- YOUR OBJECTIVE
Below are records to repeat exactly; copy them without the pictures.

(Page-level text extractions)
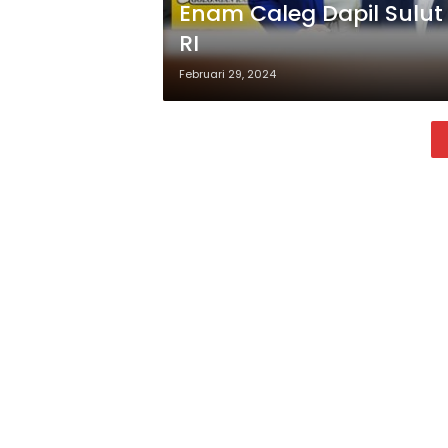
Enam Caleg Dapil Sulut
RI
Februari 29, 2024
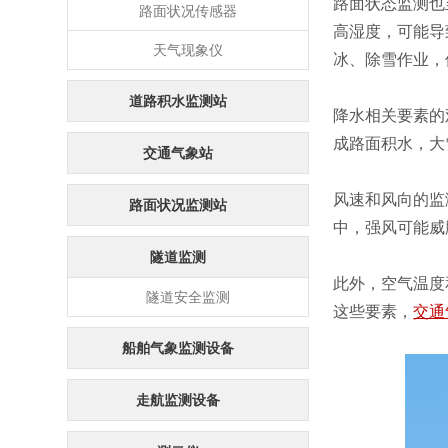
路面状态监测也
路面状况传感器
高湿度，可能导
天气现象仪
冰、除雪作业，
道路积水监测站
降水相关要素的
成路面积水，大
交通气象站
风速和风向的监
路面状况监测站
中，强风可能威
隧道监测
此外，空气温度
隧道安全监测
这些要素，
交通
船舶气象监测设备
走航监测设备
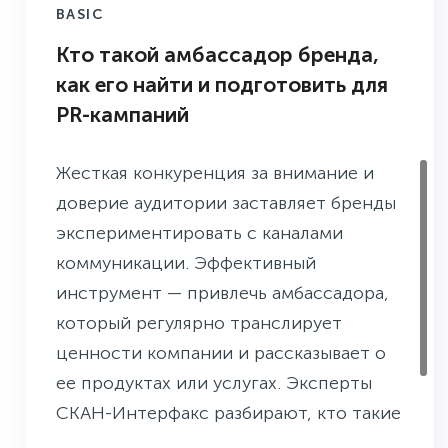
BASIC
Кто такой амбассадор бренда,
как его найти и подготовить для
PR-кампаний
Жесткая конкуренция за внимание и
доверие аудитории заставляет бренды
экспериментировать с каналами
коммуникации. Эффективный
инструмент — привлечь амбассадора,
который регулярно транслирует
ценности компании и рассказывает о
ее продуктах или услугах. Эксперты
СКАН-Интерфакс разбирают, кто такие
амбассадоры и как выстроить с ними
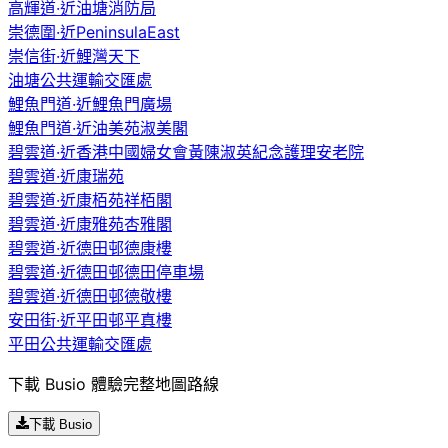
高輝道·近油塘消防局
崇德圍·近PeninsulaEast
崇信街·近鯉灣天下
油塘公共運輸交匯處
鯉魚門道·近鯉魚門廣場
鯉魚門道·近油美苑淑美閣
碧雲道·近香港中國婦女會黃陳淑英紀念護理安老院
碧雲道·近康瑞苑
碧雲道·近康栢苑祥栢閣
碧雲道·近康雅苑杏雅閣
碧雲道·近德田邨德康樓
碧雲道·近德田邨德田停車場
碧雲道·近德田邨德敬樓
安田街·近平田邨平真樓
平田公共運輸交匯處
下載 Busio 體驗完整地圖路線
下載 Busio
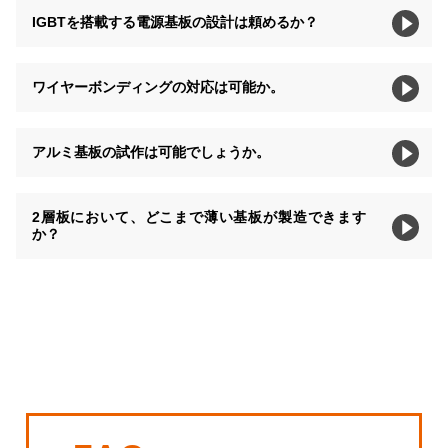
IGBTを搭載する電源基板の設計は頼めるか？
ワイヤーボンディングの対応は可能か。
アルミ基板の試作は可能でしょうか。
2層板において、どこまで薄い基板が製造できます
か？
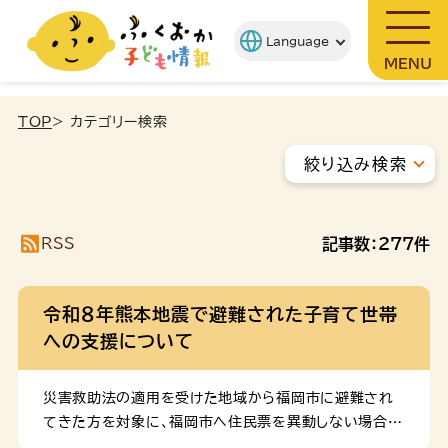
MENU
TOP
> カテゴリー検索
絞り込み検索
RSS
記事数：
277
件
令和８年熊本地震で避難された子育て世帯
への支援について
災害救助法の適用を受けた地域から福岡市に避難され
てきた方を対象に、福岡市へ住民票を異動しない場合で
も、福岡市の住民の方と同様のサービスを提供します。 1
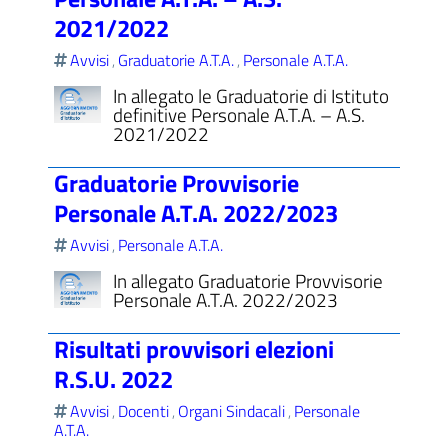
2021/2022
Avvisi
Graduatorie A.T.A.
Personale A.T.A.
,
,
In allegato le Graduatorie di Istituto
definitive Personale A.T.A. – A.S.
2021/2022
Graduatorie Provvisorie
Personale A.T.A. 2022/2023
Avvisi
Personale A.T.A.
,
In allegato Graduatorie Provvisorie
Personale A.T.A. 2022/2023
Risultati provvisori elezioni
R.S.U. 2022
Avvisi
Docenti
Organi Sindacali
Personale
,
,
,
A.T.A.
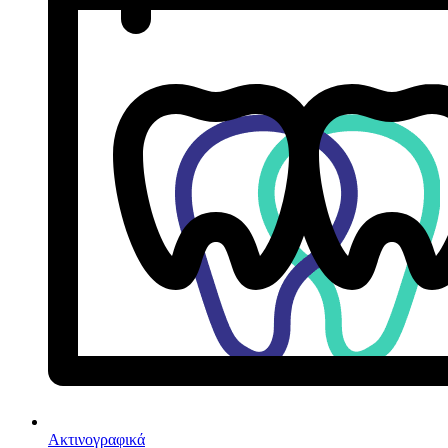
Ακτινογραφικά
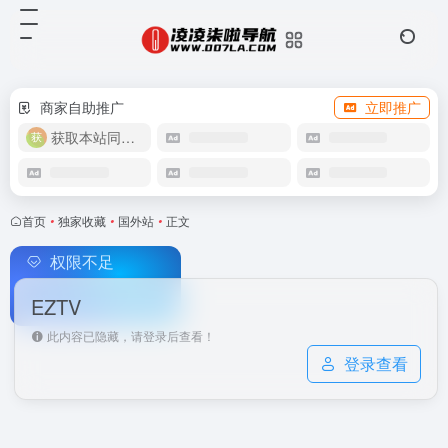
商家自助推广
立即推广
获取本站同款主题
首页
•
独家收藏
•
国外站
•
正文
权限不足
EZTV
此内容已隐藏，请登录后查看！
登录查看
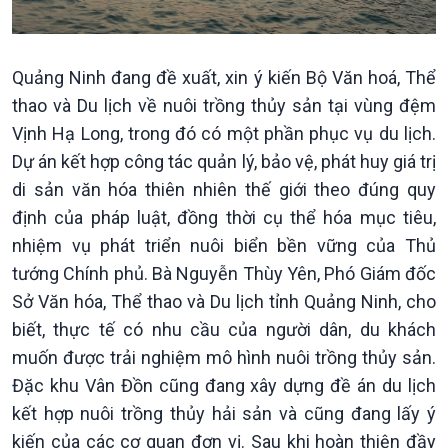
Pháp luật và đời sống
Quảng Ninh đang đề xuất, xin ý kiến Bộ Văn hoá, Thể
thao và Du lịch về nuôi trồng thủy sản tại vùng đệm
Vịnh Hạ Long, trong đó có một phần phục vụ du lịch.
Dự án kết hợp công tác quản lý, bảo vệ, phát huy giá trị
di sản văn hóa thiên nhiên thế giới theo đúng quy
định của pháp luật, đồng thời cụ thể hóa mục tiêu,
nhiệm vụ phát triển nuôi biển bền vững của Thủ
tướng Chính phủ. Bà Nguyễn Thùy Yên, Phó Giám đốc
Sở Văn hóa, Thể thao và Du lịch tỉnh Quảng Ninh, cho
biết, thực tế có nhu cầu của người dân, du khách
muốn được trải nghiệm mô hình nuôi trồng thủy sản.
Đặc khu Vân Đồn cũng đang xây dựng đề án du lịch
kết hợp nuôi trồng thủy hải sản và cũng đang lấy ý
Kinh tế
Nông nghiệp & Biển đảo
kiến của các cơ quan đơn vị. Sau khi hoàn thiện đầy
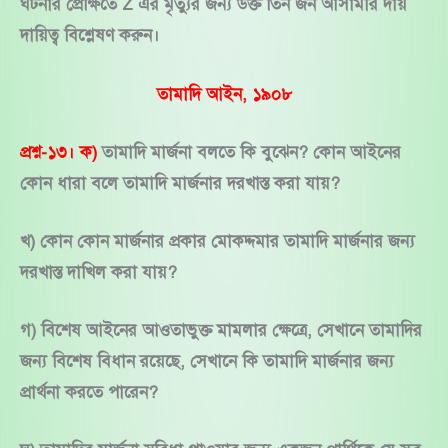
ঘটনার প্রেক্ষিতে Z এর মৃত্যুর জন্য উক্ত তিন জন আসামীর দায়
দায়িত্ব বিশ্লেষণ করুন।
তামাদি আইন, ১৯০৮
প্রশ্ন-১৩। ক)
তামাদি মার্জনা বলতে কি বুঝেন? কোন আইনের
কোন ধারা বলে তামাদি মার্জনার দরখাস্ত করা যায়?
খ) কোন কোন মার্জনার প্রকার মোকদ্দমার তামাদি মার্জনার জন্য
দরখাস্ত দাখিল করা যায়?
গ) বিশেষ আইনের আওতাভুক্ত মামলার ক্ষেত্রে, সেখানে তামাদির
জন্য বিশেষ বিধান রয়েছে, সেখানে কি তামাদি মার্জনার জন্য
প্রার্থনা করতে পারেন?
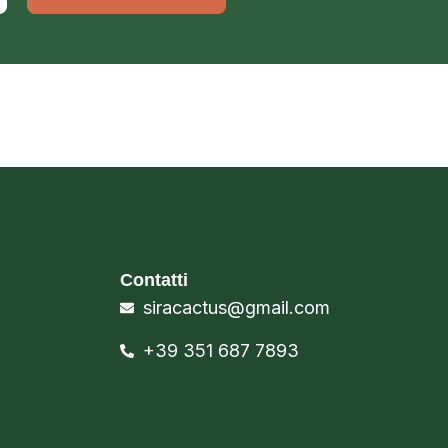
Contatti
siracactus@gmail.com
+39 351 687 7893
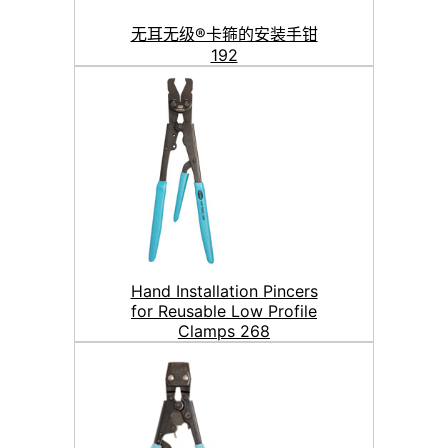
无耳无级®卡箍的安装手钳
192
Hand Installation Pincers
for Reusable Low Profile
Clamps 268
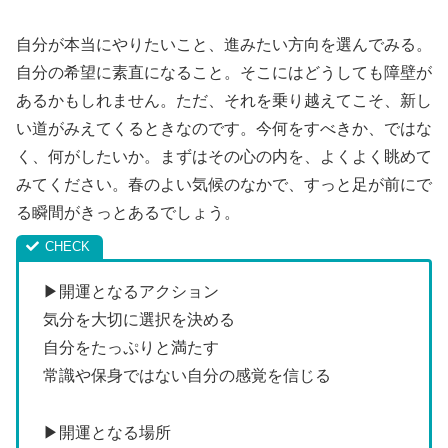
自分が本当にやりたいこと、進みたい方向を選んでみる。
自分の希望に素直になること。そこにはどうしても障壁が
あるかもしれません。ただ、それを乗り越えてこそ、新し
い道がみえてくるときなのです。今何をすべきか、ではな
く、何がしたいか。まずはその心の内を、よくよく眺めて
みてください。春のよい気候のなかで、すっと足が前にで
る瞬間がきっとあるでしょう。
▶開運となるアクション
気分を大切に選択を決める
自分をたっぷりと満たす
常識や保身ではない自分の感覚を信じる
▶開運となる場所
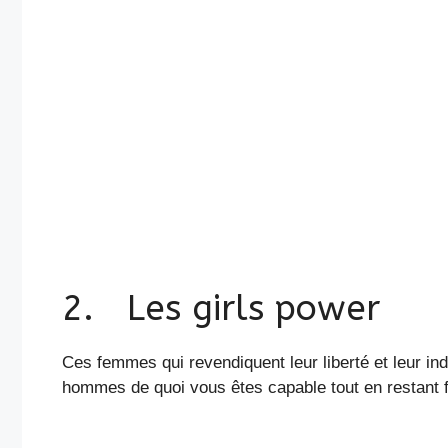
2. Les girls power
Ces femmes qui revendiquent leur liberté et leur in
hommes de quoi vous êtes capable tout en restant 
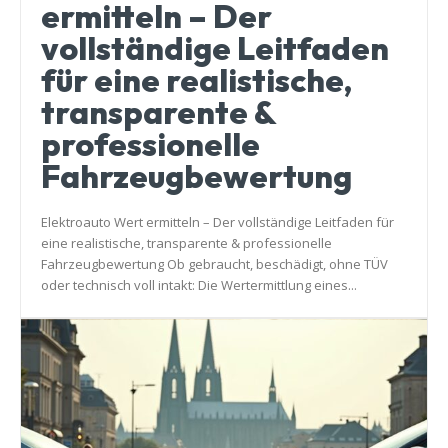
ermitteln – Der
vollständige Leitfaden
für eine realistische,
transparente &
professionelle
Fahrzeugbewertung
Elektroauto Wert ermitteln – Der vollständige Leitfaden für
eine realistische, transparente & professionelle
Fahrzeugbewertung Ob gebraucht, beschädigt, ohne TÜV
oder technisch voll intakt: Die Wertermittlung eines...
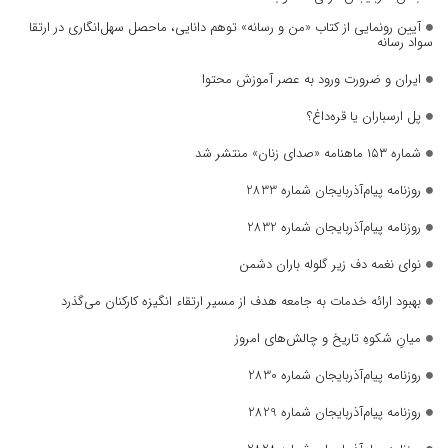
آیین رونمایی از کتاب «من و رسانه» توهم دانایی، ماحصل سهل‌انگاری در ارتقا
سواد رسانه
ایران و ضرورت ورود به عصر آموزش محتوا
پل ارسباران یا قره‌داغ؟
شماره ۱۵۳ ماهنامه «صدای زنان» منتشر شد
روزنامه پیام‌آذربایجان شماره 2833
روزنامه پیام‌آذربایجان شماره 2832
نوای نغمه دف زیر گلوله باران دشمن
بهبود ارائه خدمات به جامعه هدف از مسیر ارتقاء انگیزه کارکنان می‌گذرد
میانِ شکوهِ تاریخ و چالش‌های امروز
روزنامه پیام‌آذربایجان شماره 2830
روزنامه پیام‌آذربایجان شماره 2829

- WRITTEN RESPONSE
Enam Caleg Dapil Sulut
RI
Februari 29, 2024
路面状态监测也
路面状况传感器
高湿度，可能导
天气现象仪
冰、除雪作业，
道路积水监测站
降水相关要素的
成路面积水，大
交通气象站
风速和风向的监
路面状况监测站
中，强风可能威
隧道监测
此外，空气温度
隧道安全监测
这些要素，
交通
船舶气象监测设备
走航监测设备
BASIC
Кто такой амбассадор бренда,
как его найти и подготовить для
PR-кампаний
Жесткая конкуренция за внимание и
доверие аудитории заставляет бренды
экспериментировать с каналами
коммуникации. Эффективный
инструмент — привлечь амбассадора,
который регулярно транслирует
ценности компании и рассказывает о
ее продуктах или услугах. Эксперты
СКАН-Интерфакс разбирают, кто такие
амбассадоры и как выстроить с ними
高輝道·近油塘消防局
崇德圍·近PeninsulaEast
崇信街·近鯉灣天下
油塘公共運輸交匯處
鯉魚門道·近鯉魚門廣場
鯉魚門道·近油美苑淑美閣
碧雲道·近香港中國婦女會黃陳淑英紀念護理安老院
碧雲道·近康瑞苑
碧雲道·近康栢苑祥栢閣
碧雲道·近康雅苑杏雅閣
碧雲道·近德田邨德康樓
碧雲道·近德田邨德田停車場
碧雲道·近德田邨德敬樓
安田街·近平田邨平真樓
平田公共運輸交匯處
下載 Busio 體驗完整地圖路線
下載 Busio
IGBTを搭載する電源基板の設計は頼めるか？
ワイヤーボンディングの対応は可能か。
アルミ基板の試作は可能でしょうか。
2層板において、どこまで薄い基板が製造できます
か？
MENU
TOP
> カテゴリー検索
絞り込み検索
RSS
記事数：
277
件
令和８年熊本地震で避難された子育て世帯
への支援について
災害救助法の適用を受けた地域から福岡市に避難され
てきた方を対象に、福岡市へ住民票を異動しない場合で
も、福岡市の住民の方と同様のサービスを提供します。 1
2021/2022
Avvisi
Graduatorie A.T.A.
Personale A.T.A.
,
,
In allegato le Graduatorie di Istituto
definitive Personale A.T.A. – A.S.
2021/2022
Graduatorie Provvisorie
Personale A.T.A. 2022/2023
Avvisi
Personale A.T.A.
,
In allegato Graduatorie Provvisorie
Personale A.T.A. 2022/2023
Risultati provvisori elezioni
R.S.U. 2022
Avvisi
Docenti
Organi Sindacali
Personale
,
,
,
A.T.A.
Ακτινογραφικά
商家自助推广
立即推广
获取本站同款主题
首页
•
独家收藏
•
国外站
•
正文
权限不足
EZTV
此内容已隐藏，请登录后查看！
登录查看
Pháp luật và đời sống
Quảng Ninh đang đề xuất, xin ý kiến Bộ Văn hoá, Thể
thao và Du lịch về nuôi trồng thủy sản tại vùng đệm
Vịnh Hạ Long, trong đó có một phần phục vụ du lịch.
Dự án kết hợp công tác quản lý, bảo vệ, phát huy giá trị
di sản văn hóa thiên nhiên thế giới theo đúng quy
định của pháp luật, đồng thời cụ thể hóa mục tiêu,
nhiệm vụ phát triển nuôi biển bền vững của Thủ
tướng Chính phủ. Bà Nguyễn Thùy Yên, Phó Giám đốc
Sở Văn hóa, Thể thao và Du lịch tỉnh Quảng Ninh, cho
biết, thực tế có nhu cầu của người dân, du khách
muốn được trải nghiệm mô hình nuôi trồng thủy sản.
Đặc khu Vân Đồn cũng đang xây dựng đề án du lịch
kết hợp nuôi trồng thủy hải sản và cũng đang lấy ý
Kinh tế
Nông nghiệp & Biển đảo
kiến của các cơ quan đơn vị. Sau khi hoàn thiện đầy
ঘটনার প্রেক্ষিতে Z এর মৃত্যুর জন্য উক্ত তিন জন আসামীর দায়
দায়িত্ব বিশ্লেষণ করুন।
তামাদি আইন, ১৯০৮
প্রশ্ন-১৩। ক)
তামাদি মার্জনা বলতে কি বুঝেন? কোন আইনের
কোন ধারা বলে তামাদি মার্জনার দরখাস্ত করা যায়?
খ) কোন কোন মার্জনার প্রকার মোকদ্দমার তামাদি মার্জনার জন্য
দরখাস্ত দাখিল করা যায়?
গ) বিশেষ আইনের আওতাভুক্ত মামলার ক্ষেত্রে, সেখানে তামাদির
জন্য বিশেষ বিধান রয়েছে, সেখানে কি তামাদি মার্জনার জন্য
প্রার্থনা করতে পারেন?
Contatti
siracactus@gmail.com
+39 351 687 7893
无耳无级®卡箍的安装手钳
192
Hand Installation Pincers
for Reusable Low Profile
Clamps 268
自分が本当にやりたいこと、進みたい方向を選んでみる。
自分の希望に素直になること。そこにはどうしても障壁が
あるかもしれません。ただ、それを乗り越えてこそ、新し
い道がみえてくるときなのです。今何をすべきか、ではな
く、何がしたいか。まずはその心の内を、よくよく眺めて
みてください。春のよい気候のなかで、すっと足が前にで
る瞬間がきっとあるでしょう。
▶開運となるアクション
気分を大切に選択を決める
自分をたっぷりと満たす
常識や保身ではない自分の感覚を信じる
▶開運となる場所
2. Les girls power
Ces femmes qui revendiquent leur liberté et leur in
hommes de quoi vous êtes capable tout en restant 
ermitteln – Der
vollständige Leitfaden
für eine realistische,
transparente &
professionelle
Fahrzeugbewertung
Elektroauto Wert ermitteln – Der vollständige Leitfaden für
eine realistische, transparente & professionelle
Fahrzeugbewertung Ob gebraucht, beschädigt, ohne TÜV
oder technisch voll intakt: Die Wertermittlung eines...
آیین رونمایی از کتاب «من و رسانه» توهم دانایی، ماحصل سهل‌انگاری در ارتقا
سواد رسانه
ایران و ضرورت ورود به عصر آموزش محتوا
پل ارسباران یا قره‌داغ؟
شماره ۱۵۳ ماهنامه «صدای زنان» منتشر شد
روزنامه پیام‌آذربایجان شماره 2833
روزنامه پیام‌آذربایجان شماره 2832
نوای نغمه دف زیر گلوله باران دشمن
بهبود ارائه خدمات به جامعه هدف از مسیر ارتقاء انگیزه کارکنان می‌گذرد
میانِ شکوهِ تاریخ و چالش‌های امروز
روزنامه پیام‌آذربایجان شماره 2830
روزنامه پیام‌آذربایجان شماره 2829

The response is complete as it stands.